Stored records
----------
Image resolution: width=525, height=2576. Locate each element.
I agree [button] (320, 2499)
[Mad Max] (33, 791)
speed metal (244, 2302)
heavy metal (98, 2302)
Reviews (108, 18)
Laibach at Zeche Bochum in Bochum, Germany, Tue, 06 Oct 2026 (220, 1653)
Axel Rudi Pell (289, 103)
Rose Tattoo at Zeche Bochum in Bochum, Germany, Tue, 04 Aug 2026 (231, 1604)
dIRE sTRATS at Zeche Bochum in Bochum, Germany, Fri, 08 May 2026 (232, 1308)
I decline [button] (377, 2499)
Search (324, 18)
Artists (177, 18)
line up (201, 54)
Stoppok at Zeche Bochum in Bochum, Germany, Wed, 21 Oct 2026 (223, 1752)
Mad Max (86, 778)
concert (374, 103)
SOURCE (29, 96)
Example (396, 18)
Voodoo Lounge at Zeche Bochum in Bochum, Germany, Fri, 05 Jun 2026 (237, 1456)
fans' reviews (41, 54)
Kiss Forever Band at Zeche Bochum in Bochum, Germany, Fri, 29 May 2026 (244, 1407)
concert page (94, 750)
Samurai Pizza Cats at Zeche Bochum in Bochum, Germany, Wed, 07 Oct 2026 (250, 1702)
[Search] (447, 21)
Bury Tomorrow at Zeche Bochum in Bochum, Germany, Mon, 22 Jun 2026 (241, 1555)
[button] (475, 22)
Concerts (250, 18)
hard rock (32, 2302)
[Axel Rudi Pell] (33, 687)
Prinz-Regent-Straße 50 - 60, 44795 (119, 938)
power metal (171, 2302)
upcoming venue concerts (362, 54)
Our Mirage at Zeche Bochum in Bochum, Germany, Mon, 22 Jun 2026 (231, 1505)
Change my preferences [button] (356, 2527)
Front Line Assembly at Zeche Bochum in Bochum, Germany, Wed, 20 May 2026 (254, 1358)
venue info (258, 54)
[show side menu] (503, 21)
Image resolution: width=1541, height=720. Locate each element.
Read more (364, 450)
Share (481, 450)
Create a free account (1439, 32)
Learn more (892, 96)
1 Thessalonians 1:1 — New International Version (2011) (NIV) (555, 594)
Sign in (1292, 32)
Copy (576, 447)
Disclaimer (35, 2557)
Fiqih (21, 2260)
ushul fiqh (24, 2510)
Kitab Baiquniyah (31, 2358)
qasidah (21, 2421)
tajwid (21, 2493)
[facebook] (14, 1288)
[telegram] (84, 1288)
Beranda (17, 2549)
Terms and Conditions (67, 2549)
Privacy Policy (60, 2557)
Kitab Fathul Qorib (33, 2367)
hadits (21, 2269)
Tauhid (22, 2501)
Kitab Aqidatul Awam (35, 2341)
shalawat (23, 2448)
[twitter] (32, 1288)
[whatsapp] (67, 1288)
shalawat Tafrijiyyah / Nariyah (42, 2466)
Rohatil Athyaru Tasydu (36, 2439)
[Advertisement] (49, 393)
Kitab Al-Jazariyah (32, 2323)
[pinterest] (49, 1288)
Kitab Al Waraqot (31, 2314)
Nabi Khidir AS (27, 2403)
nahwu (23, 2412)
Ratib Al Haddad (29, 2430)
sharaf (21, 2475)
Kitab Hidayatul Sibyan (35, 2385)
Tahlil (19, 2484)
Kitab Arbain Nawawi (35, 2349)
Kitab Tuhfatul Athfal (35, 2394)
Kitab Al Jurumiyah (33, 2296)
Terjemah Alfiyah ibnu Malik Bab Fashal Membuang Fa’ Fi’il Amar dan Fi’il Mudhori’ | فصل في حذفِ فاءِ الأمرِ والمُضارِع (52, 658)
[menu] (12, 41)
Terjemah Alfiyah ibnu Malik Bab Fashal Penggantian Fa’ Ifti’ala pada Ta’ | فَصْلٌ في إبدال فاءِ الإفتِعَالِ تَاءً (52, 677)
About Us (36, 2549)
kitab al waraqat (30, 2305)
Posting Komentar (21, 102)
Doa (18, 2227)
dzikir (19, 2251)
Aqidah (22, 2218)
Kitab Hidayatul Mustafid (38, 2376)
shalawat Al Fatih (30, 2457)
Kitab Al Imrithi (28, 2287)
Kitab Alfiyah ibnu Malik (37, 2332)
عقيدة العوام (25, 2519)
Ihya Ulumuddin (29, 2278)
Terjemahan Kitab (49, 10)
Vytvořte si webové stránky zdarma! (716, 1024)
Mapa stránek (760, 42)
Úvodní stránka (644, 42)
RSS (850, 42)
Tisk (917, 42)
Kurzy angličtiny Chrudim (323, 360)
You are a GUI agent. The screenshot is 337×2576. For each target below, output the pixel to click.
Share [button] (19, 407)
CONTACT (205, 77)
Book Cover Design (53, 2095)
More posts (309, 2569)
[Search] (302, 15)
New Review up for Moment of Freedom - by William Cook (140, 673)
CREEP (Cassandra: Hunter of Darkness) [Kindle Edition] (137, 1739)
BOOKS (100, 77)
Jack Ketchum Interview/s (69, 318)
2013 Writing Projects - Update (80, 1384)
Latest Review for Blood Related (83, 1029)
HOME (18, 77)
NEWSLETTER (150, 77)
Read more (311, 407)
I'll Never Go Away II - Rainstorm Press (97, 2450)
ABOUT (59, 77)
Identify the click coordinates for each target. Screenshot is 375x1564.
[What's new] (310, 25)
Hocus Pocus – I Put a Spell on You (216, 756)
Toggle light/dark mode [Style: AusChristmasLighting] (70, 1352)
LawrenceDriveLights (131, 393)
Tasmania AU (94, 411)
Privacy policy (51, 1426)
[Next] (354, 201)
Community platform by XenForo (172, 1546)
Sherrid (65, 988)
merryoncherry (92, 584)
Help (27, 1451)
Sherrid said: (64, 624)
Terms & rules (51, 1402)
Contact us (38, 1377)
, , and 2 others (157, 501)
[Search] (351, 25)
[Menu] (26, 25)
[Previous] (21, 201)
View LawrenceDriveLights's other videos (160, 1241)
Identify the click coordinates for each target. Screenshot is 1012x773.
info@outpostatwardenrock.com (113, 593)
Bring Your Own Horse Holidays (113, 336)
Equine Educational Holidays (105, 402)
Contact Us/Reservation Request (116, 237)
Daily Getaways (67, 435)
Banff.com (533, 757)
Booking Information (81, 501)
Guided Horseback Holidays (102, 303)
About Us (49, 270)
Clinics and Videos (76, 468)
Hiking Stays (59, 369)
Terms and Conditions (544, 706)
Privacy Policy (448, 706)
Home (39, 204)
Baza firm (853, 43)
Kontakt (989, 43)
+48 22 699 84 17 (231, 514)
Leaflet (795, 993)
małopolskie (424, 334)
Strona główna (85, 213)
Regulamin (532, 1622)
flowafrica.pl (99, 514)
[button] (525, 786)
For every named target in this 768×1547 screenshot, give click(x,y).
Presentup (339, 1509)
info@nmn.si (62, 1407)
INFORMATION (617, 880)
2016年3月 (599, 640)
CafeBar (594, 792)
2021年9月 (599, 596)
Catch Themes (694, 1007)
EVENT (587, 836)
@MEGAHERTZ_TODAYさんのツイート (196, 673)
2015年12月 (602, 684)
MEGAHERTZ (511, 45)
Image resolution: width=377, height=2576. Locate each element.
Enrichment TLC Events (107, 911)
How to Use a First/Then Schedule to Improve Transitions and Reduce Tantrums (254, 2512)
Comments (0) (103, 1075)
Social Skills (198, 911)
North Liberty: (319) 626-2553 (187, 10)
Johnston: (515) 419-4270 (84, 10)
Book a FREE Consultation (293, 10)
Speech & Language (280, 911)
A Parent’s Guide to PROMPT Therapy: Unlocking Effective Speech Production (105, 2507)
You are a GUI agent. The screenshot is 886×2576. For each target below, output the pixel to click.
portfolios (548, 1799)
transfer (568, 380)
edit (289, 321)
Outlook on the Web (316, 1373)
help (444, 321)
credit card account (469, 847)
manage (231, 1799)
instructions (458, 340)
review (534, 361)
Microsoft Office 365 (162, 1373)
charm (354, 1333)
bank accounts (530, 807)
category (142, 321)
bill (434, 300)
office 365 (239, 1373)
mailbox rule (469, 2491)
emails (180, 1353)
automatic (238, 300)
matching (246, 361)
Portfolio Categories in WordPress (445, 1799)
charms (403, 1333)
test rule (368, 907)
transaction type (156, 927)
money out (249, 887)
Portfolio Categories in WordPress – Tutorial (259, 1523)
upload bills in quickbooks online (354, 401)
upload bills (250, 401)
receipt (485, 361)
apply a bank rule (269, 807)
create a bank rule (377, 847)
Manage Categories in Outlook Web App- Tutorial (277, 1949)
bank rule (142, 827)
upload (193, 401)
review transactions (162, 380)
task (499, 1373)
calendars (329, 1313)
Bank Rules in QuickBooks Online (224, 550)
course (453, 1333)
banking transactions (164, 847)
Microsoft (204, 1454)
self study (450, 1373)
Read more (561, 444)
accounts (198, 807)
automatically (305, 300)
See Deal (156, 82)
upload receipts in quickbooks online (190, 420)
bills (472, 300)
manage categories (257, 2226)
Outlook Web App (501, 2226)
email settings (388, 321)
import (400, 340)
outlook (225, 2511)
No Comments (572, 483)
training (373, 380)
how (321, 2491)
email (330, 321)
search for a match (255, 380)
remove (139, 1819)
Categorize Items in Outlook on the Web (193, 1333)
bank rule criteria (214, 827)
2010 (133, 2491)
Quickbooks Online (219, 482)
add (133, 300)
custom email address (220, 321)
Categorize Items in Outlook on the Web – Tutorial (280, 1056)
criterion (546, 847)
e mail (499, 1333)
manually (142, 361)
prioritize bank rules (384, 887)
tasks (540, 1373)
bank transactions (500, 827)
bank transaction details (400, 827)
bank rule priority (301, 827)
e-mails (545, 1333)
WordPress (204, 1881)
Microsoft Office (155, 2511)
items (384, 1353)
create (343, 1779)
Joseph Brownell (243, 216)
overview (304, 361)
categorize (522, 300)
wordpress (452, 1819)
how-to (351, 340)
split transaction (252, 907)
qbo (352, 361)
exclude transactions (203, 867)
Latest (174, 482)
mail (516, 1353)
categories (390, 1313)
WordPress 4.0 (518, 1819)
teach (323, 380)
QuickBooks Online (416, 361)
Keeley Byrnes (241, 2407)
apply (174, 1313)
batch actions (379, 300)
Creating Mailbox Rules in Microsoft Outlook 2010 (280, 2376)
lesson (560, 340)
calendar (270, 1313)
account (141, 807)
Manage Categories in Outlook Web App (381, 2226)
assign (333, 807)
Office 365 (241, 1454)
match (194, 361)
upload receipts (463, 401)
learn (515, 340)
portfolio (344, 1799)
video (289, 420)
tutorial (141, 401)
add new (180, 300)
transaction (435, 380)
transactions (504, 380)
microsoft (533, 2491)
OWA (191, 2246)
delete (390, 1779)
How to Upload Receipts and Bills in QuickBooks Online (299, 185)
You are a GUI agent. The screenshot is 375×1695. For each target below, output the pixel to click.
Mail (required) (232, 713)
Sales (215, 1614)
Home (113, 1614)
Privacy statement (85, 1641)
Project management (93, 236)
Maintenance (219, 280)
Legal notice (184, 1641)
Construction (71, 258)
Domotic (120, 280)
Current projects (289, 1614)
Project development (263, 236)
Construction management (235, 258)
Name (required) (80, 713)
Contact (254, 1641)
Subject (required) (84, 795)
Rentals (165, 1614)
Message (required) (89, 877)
----------
Wherever a line in the data above holds the word "Malik", copy that line.

Task response:
Terjemah Alfiyah ibnu Malik Bab Fashal Membuang Fa’ Fi’il Amar dan Fi’il Mudhori’ | فصل في حذفِ فاءِ الأمرِ والمُضارِع (52, 658)
Terjemah Alfiyah ibnu Malik Bab Fashal Penggantian Fa’ Ifti’ala pada Ta’ | فَصْلٌ في إبدال فاءِ الإفتِعَالِ تَاءً (52, 677)
Kitab Alfiyah ibnu Malik (37, 2332)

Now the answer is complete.